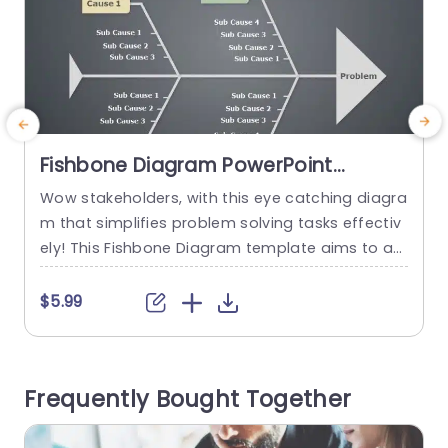
Fishbone Diagram PowerPoint
Template
Wow stakeholders, with this eye catching diagra
B
m that simplifies problem solving tasks effectiv
f
ely! This Fishbone Diagram template aims to as
t
sist in breaking down problems into parts‚Äîperf
p
ect, for team dialogues and strategic planning
$5.99
meetings. This template has a design that inclu
s
des sections, for main causes and sub causes t
o help you visually depict how various factors ar
c
Frequently Bought Together
e connected to a specific...
s
s
read more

- - - - - - -

Work instruction:
All records should be output exactly, with the pictures left out.

Exercise output:
Fishbone Diagram PowerPoint
Template
Wow stakeholders, with this eye catching diagra
B
m that simplifies problem solving tasks effectiv
f
ely! This Fishbone Diagram template aims to as
t
sist in breaking down problems into parts‚Äîperf
p
ect, for team dialogues and strategic planning
$5.99
meetings. This template has a design that inclu
s
des sections, for main causes and sub causes t
o help you visually depict how various factors ar
c
Frequently Bought Together
e connected to a specific...
s
s
read more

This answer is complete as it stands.